WHAT YOU WILL DO> Go through the listing beneath this task and return every line that carries the string "content".

AVAILABLE RECORDS>
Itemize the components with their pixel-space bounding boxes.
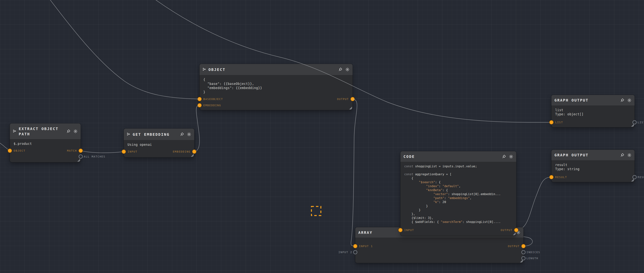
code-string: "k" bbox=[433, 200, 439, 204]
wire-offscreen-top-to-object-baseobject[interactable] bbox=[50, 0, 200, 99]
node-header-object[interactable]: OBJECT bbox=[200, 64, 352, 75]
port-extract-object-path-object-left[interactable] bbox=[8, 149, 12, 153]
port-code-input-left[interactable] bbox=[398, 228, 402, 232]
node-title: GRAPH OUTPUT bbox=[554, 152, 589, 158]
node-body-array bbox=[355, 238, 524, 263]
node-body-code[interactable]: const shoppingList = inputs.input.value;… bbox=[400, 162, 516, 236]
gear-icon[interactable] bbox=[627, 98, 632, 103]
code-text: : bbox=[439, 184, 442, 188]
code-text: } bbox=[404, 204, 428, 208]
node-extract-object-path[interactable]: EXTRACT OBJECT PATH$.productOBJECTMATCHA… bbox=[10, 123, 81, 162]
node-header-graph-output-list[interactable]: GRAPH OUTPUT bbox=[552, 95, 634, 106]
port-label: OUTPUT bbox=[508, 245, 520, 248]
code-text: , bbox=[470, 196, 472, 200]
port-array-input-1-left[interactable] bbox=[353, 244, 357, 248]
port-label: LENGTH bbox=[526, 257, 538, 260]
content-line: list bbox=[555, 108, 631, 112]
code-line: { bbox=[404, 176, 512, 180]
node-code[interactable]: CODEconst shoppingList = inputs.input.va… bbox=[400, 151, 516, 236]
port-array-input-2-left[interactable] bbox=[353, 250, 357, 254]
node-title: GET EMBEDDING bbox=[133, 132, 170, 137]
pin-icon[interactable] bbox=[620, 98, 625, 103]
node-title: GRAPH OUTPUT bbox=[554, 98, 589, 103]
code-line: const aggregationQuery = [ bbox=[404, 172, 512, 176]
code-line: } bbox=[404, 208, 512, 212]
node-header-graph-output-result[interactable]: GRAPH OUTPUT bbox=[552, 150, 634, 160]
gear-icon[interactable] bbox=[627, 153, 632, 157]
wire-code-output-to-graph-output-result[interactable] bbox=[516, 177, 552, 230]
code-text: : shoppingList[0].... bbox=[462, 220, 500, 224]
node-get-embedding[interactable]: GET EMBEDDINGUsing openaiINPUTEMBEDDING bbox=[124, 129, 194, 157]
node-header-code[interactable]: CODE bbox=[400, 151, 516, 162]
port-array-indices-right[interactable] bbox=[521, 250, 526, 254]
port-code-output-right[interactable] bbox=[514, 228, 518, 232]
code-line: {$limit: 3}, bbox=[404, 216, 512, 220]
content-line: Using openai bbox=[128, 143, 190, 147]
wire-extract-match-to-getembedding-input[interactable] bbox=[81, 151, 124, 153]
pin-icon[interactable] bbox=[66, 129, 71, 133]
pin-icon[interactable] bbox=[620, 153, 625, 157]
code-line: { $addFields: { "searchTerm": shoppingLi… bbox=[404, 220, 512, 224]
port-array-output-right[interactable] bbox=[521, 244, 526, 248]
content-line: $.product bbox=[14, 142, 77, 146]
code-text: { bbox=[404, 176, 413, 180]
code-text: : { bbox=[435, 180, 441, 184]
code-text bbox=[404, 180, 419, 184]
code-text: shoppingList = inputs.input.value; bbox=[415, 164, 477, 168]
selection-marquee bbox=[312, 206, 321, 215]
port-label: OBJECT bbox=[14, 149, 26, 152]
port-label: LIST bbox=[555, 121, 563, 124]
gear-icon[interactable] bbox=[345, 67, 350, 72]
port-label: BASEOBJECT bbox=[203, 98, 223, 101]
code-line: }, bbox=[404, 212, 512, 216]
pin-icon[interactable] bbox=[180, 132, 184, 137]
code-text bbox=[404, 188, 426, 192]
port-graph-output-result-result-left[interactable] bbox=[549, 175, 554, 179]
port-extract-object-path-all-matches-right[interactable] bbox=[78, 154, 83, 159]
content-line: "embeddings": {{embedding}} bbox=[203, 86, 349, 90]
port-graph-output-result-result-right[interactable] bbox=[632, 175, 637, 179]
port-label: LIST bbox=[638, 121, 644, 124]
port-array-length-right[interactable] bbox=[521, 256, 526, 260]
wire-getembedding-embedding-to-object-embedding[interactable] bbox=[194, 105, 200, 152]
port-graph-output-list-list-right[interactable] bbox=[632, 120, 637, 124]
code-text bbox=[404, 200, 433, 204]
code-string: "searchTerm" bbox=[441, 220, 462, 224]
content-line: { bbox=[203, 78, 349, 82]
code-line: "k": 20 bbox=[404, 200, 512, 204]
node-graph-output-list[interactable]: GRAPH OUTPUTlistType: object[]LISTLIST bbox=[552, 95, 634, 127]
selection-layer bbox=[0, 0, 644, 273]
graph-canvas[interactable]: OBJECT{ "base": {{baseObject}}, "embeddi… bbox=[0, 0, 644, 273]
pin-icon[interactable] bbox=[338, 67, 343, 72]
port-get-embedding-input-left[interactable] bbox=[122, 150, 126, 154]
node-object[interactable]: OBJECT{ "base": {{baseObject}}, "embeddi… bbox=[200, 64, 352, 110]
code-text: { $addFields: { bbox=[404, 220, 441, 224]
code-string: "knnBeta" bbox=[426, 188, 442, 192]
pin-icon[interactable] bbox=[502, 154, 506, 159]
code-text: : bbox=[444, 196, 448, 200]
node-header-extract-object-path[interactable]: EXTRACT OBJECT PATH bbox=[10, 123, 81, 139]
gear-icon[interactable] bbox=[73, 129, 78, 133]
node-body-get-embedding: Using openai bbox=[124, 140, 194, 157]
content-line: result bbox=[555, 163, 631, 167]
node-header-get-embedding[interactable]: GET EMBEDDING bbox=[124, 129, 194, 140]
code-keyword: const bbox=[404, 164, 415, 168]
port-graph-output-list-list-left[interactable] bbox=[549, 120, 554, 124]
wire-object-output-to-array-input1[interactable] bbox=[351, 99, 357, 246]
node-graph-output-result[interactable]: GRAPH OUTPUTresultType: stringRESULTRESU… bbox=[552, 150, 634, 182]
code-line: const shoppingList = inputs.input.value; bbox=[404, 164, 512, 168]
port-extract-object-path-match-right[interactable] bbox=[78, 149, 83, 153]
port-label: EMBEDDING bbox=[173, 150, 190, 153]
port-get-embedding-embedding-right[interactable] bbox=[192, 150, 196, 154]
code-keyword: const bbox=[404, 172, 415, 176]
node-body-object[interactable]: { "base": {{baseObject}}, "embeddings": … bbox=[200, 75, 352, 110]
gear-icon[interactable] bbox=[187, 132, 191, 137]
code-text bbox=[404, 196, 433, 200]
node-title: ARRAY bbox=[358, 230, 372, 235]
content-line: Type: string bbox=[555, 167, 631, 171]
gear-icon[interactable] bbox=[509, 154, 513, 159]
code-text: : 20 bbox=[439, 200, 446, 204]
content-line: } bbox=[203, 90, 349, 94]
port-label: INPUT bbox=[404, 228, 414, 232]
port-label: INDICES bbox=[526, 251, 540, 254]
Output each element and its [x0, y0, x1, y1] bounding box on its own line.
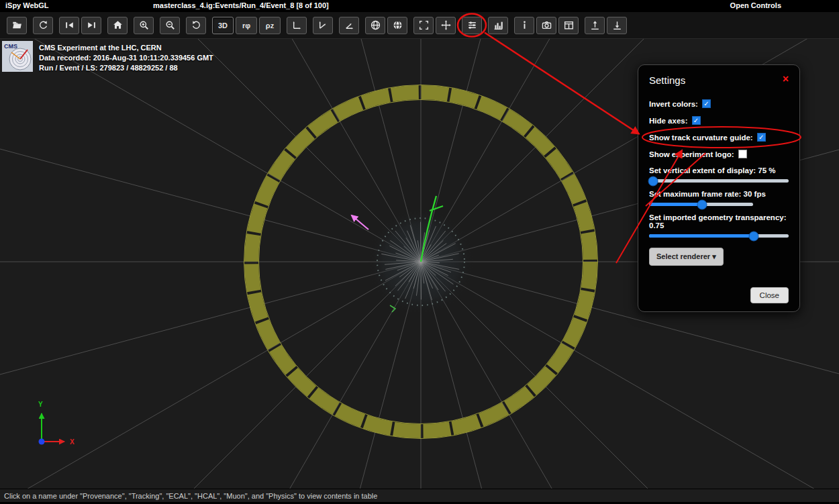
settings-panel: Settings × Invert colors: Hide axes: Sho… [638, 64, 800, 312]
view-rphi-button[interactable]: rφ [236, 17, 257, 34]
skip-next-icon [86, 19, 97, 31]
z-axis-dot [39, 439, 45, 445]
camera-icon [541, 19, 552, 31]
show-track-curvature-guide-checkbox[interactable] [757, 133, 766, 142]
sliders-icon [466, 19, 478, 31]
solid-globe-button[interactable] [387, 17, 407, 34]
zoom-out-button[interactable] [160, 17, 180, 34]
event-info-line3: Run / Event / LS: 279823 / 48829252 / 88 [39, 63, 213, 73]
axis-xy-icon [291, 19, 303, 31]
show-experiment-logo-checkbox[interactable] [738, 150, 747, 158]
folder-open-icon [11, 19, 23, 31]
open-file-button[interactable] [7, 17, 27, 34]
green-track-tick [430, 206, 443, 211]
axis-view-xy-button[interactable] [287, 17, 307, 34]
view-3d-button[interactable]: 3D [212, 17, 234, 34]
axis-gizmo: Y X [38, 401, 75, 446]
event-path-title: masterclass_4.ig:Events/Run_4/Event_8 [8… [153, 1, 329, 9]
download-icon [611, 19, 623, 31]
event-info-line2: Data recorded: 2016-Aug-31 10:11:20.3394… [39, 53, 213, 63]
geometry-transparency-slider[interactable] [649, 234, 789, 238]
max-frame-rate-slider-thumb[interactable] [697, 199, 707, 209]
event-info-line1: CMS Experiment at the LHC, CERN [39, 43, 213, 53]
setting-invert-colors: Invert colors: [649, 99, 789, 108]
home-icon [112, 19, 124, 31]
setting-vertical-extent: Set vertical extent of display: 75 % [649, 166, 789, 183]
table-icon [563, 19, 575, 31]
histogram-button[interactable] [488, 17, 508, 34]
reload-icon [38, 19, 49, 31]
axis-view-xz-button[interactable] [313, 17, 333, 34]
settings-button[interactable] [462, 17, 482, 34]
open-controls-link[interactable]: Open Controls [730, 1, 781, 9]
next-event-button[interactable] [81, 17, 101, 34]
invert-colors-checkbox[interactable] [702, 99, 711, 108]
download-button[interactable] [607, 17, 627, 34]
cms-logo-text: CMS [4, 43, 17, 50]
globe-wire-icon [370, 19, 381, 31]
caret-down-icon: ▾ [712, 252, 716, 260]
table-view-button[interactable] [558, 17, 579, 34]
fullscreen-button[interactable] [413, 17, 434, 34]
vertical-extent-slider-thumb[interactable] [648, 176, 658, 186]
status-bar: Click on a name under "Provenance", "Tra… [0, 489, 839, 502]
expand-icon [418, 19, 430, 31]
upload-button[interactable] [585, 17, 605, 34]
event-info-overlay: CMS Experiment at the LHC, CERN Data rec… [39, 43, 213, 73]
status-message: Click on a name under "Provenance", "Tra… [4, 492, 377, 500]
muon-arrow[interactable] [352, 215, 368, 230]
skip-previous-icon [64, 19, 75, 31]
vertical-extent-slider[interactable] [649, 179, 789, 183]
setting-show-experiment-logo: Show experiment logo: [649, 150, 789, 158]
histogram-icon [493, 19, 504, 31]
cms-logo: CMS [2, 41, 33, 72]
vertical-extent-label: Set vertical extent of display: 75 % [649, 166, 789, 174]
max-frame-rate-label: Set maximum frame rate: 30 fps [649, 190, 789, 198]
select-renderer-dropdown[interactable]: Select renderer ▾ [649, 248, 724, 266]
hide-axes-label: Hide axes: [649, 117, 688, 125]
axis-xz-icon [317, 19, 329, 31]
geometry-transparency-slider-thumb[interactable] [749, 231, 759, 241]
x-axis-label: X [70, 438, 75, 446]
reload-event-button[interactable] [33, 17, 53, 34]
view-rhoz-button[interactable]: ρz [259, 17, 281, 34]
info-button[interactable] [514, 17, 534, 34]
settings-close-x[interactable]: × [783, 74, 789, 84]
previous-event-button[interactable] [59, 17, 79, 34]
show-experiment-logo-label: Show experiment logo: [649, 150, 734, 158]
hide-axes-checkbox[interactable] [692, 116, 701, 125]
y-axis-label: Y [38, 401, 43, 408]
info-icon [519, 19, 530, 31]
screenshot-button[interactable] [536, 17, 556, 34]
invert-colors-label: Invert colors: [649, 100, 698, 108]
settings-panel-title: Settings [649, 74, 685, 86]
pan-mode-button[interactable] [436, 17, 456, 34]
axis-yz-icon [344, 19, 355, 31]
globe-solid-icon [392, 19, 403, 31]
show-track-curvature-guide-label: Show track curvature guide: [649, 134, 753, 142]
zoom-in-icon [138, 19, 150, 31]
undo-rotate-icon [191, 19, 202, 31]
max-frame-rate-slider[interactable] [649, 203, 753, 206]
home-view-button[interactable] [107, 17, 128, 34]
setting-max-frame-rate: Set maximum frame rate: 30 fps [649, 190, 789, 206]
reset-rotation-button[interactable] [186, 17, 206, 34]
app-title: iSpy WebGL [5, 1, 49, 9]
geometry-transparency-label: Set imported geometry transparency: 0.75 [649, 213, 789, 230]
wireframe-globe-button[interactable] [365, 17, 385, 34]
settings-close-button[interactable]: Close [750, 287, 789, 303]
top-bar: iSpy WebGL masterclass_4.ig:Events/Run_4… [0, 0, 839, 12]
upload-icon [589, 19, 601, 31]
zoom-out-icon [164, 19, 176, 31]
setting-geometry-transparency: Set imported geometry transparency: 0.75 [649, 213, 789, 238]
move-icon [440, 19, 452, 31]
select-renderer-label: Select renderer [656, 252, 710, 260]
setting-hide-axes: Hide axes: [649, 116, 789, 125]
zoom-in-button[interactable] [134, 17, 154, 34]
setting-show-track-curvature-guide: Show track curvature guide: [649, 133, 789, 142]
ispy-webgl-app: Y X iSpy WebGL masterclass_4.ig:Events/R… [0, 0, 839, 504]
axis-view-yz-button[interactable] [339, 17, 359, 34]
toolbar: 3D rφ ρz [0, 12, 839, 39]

SOLUTION TO THIS EXERCISE>
content-line: list bbox=[555, 108, 631, 112]
content-line: Using openai bbox=[128, 143, 190, 147]
content-line: $.product bbox=[14, 142, 77, 146]
content-line: "embeddings": {{embedding}} bbox=[203, 86, 349, 90]
content-line: { bbox=[203, 78, 349, 82]
content-line: result bbox=[555, 163, 631, 167]
content-line: Type: string bbox=[555, 167, 631, 171]
content-line: } bbox=[203, 90, 349, 94]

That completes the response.